Uma disputa entre a Andrade Gutierrez e a Eletronuclear por um novo aditivo ao contrato levou a construtora a reduzir o efetivo de trabalhadores do parque nuclear de Angra, de 2.365 empregados, em 30 de abril, para 668 na última segunda-feira. Com isso, a usina de Angra 3 corre o risco de atrasar ainda mais e ter seu valor total de R$ 13,9 bilhões novamente elevado. Segundo a Eletronuclear, a decisão de reduzir o contingente da obra foi tomada pela construtora de forma unilateral, em meio a uma negociação de repactuação do contrato.

A estatal encaminhou carta ao 4º Ofício de Títulos e Documentos do Rio para notificar extrajudicialmente a Andrade Gutierrez para que o contrato seja cumprido. Segundo a Eletronuclear, “a expectativa é que o bom senso prevaleça”.

Na avaliação de fontes do governo, a empreiteira faz “terrorismo” para tentar assegurar um aditivo mais favorável.
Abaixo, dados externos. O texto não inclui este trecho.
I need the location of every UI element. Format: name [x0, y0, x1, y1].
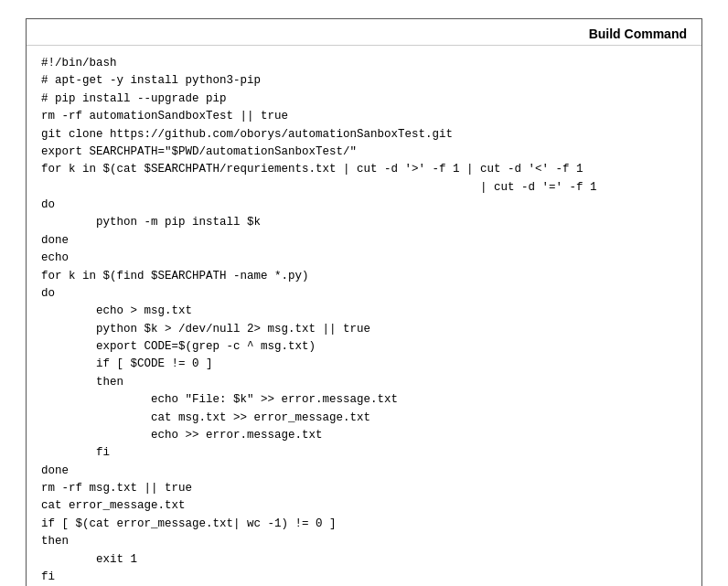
- panel-title: Build Command: [589, 27, 687, 41]
- code-body: #!/bin/bash # apt-get -y install python3…: [27, 46, 701, 586]
- code-header: Build Command: [27, 19, 701, 46]
- code-panel: Build Command #!/bin/bash # apt-get -y i…: [26, 18, 702, 586]
- page-container: Build Command #!/bin/bash # apt-get -y i…: [0, 0, 728, 586]
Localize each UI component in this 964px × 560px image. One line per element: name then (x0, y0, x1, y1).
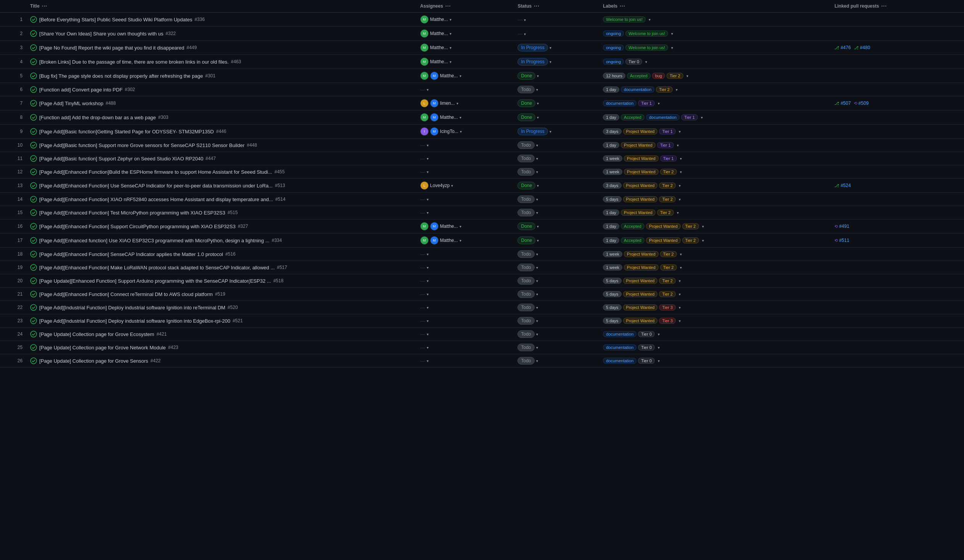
issue-number[interactable]: #488 (106, 101, 116, 106)
label-badge[interactable]: Tier 1 (638, 100, 655, 106)
issue-number[interactable]: #446 (216, 129, 226, 134)
label-badge[interactable]: Tier 2 (659, 196, 676, 202)
assignees-caret-icon[interactable]: ▾ (459, 239, 461, 243)
status-caret-icon[interactable]: ▾ (536, 305, 538, 310)
label-badge[interactable]: Tier 0 (638, 331, 655, 337)
issue-title[interactable]: [Page Add][Basic function] Support Zephy… (39, 156, 203, 162)
label-badge[interactable]: 1 week (603, 156, 622, 162)
label-badge[interactable]: Accepted (621, 237, 645, 243)
issue-number[interactable]: #519 (215, 291, 225, 297)
labels-caret-icon[interactable]: ▾ (676, 88, 677, 92)
label-badge[interactable]: Tier 3 (659, 318, 676, 324)
status-caret-icon[interactable]: ▾ (524, 32, 526, 36)
label-badge[interactable]: Tier 0 (625, 58, 642, 65)
assignees-caret-icon[interactable]: ▾ (456, 101, 458, 106)
label-badge[interactable]: documentation (603, 344, 637, 351)
labels-caret-icon[interactable]: ▾ (671, 46, 673, 50)
assignees-caret-icon[interactable]: ▾ (427, 211, 428, 215)
pr-link[interactable]: ⟲#491 (834, 224, 849, 229)
label-badge[interactable]: Accepted (621, 223, 645, 229)
status-badge[interactable]: Todo (518, 141, 534, 149)
label-badge[interactable]: Project Wanted (623, 182, 658, 188)
label-badge[interactable]: Tier 2 (666, 73, 683, 79)
status-caret-icon[interactable]: ▾ (536, 143, 538, 148)
status-caret-icon[interactable]: ▾ (549, 130, 551, 134)
label-badge[interactable]: 1 day (603, 223, 619, 229)
label-badge[interactable]: Project Wanted (623, 278, 658, 284)
label-badge[interactable]: Tier 1 (660, 156, 677, 162)
labels-caret-icon[interactable]: ▾ (686, 74, 688, 78)
issue-number[interactable]: #447 (205, 156, 216, 161)
labels-caret-icon[interactable]: ▾ (679, 183, 681, 188)
labels-col-menu-icon[interactable]: ··· (620, 3, 625, 9)
status-badge[interactable]: In Progress (518, 58, 547, 65)
label-badge[interactable]: documentation (603, 331, 637, 337)
issue-number[interactable]: #513 (275, 183, 285, 188)
issue-title[interactable]: [Page Add][Industrial Function] Deploy i… (39, 305, 225, 310)
labels-caret-icon[interactable]: ▾ (677, 143, 679, 148)
status-badge[interactable]: Done (518, 182, 536, 189)
label-badge[interactable]: Tier 1 (659, 128, 676, 135)
status-badge[interactable]: Todo (518, 155, 534, 162)
label-badge[interactable]: 5 days (603, 196, 621, 202)
issue-title[interactable]: [Page Add][Enhanced Function] Support Ci… (39, 224, 236, 229)
assignees-caret-icon[interactable]: ▾ (427, 170, 428, 174)
label-badge[interactable]: Project Wanted (621, 142, 656, 148)
issue-title[interactable]: [Page Add] TinyML workshop (39, 101, 103, 106)
labels-caret-icon[interactable]: ▾ (677, 211, 679, 215)
pr-link[interactable]: ⎇#524 (834, 183, 851, 188)
status-caret-icon[interactable]: ▾ (536, 346, 538, 350)
pr-link[interactable]: ⟲#509 (854, 101, 869, 106)
labels-caret-icon[interactable]: ▾ (671, 32, 673, 36)
label-badge[interactable]: Tier 0 (638, 344, 655, 351)
issue-title[interactable]: [Page Add][Enhanced Function] Connect re… (39, 291, 213, 297)
status-badge[interactable]: Done (518, 237, 536, 244)
status-badge[interactable]: Todo (518, 304, 534, 311)
issue-number[interactable]: #516 (225, 252, 236, 257)
status-caret-icon[interactable]: ▾ (536, 88, 538, 92)
assignees-caret-icon[interactable]: ▾ (427, 346, 428, 350)
labels-caret-icon[interactable]: ▾ (658, 346, 660, 350)
assignees-caret-icon[interactable]: ▾ (460, 130, 462, 134)
labels-caret-icon[interactable]: ▾ (658, 359, 660, 363)
status-caret-icon[interactable]: ▾ (537, 74, 539, 78)
label-badge[interactable]: 1 week (603, 265, 622, 271)
label-badge[interactable]: Tier 3 (659, 304, 676, 310)
label-badge[interactable]: Tier 1 (681, 114, 698, 120)
assignees-caret-icon[interactable]: ▾ (427, 359, 428, 363)
issue-title[interactable]: [Page No Found] Report the wiki page tha… (39, 45, 184, 51)
issue-title[interactable]: [Page Add][Industrial Function] Deploy i… (39, 318, 230, 324)
labels-caret-icon[interactable]: ▾ (679, 319, 681, 323)
issue-title[interactable]: [Function add] Convert page into PDF (39, 87, 122, 93)
labels-caret-icon[interactable]: ▾ (679, 305, 681, 310)
assignees-caret-icon[interactable]: ▾ (427, 319, 428, 323)
issue-number[interactable]: #515 (228, 210, 238, 215)
label-badge[interactable]: bug (652, 73, 665, 79)
issue-title[interactable]: [Page Update] Collection page for Grove … (39, 358, 148, 364)
issue-title[interactable]: [Page Add][Enhanced Function]Build the E… (39, 169, 272, 175)
assignees-caret-icon[interactable]: ▾ (427, 266, 428, 270)
issue-number[interactable]: #520 (228, 305, 238, 310)
label-badge[interactable]: Welcome to join us! (603, 16, 646, 23)
pr-link[interactable]: ⎇#507 (834, 101, 851, 106)
issue-title[interactable]: [Page Update][Enhanced Function] Support… (39, 278, 271, 284)
issue-number[interactable]: #322 (166, 31, 176, 36)
issue-title[interactable]: [Page Add][Basic function] Support more … (39, 143, 244, 148)
assignees-caret-icon[interactable]: ▾ (449, 32, 451, 36)
labels-caret-icon[interactable]: ▾ (702, 224, 704, 229)
assignees-caret-icon[interactable]: ▾ (427, 305, 428, 310)
issue-number[interactable]: #336 (194, 17, 205, 22)
label-badge[interactable]: Tier 2 (659, 182, 676, 188)
status-badge[interactable]: Todo (518, 250, 534, 258)
labels-caret-icon[interactable]: ▾ (679, 279, 681, 283)
issue-title[interactable]: [Page Add][Enhanced Function] SenseCAP I… (39, 252, 223, 257)
label-badge[interactable]: Welcome to join us! (625, 45, 668, 51)
issue-number[interactable]: #421 (156, 331, 167, 337)
label-badge[interactable]: 5 days (603, 291, 621, 297)
label-badge[interactable]: Tier 2 (659, 278, 676, 284)
status-caret-icon[interactable]: ▾ (537, 115, 539, 120)
issue-number[interactable]: #448 (247, 143, 257, 148)
label-badge[interactable]: Welcome to join us! (625, 31, 668, 37)
assignees-caret-icon[interactable]: ▾ (427, 88, 428, 92)
status-badge[interactable]: Todo (518, 209, 534, 216)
Perguntada sobre a redução do contingente de trabalhadores e o risco de atraso na obra, a construtora respondeu apenas que “não sairá do projeto de construção da usina de Angra 3”.

O contrato entre Andrade Gutierrez e a Eletronuclear foi assinado em 1983 e já recebeu 15 aditivos desde o acordo original. No último acordo, em 2009, o contrato chegou ao valor de R$ 1,25 bilhão, já tendo atingido 53% de sua execução em obras civis.

A justificativa usada pela construtora para a defesa de um aditivo ao contrato é que o atraso na liberação de autorizações para concretagem de estruturas nos prédios de segurança, pela Comissão Nacional de Energia Nuclear (CNEN), resultou em prejuízos financeiros.

Para a Eletronuclear, a redução de quase 1.700 trabalhadores na obra não pode ser justificada por esse motivo. Em nota, a estatal informou que considera o relacionamento com a construtora bom e que “nada deve à empreiteira”.

No governo, o medo é que a própria renegociação do contrato comprometa o prazo de entrega da usina. Qualquer novo aditivo tende a ser acompanhado de perto pelo Tribunal de Contas da União (TCU), o que implicaria meses de análise até o sinal verde do tribunal.

A estatal reconhece que o atraso já afetou o ritmo de execução da obra e teria aceitado pagar pelos custos já incorridos pela construtora, que, por sua vez, deseja um acordo mais amplo, por uma repactuação incluindo também gastos adicionais futuros por conta do atraso.

CONCLUSÃO ESTÁ PREVISTA PARA 2018

Segundo a Eletronuclear, a Andrade Gutierrez teria reduzido o seu contingente “alegando estar acumulando prejuízos com a continuidade das obras nas condições contratuais atuais”. Embora atrasos já tenham sido percebidos, a estatal avalia que, tendo em vista as autorizações para concretagem já obtidas, seria possível adotar atualmente uma frente de trabalho que “acelerasse o ritmo da obra de maneira sustentável”.

O que facilitaria um acordo é o fato de que todas as licenças necessárias já foram emitidas e que dificilmente novos custos deverão surgir por esse motivo, na avaliação da estatal.

Angra 3 é uma das principais obras do Programa de Aceleração do Crescimento (PAC) e tem sua data de conclusão prevista para junho de 2018. O governo federal conta com a geração de 1.405 Megawatts da usina para dar conta da demanda crescente de energia no país a partir de 2018.